(Stored items)

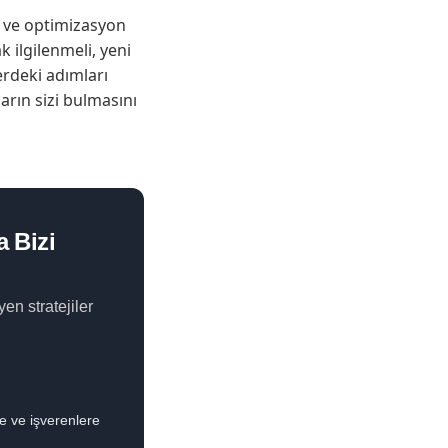
ba ve optimizasyon
k ilgilenmeli, yeni
erdeki adımları
arın sizi bulmasını
 Bizi
n stratejiler
re ve işverenlere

# Assigned task:
Precisely the line with "arın sizi bulmasını" and the lines after it, up to the last line of the entries above, are to be reproduced, and nothing more.

# Task answer:
arın sizi bulmasını
 Bizi
n stratejiler
re ve işverenlere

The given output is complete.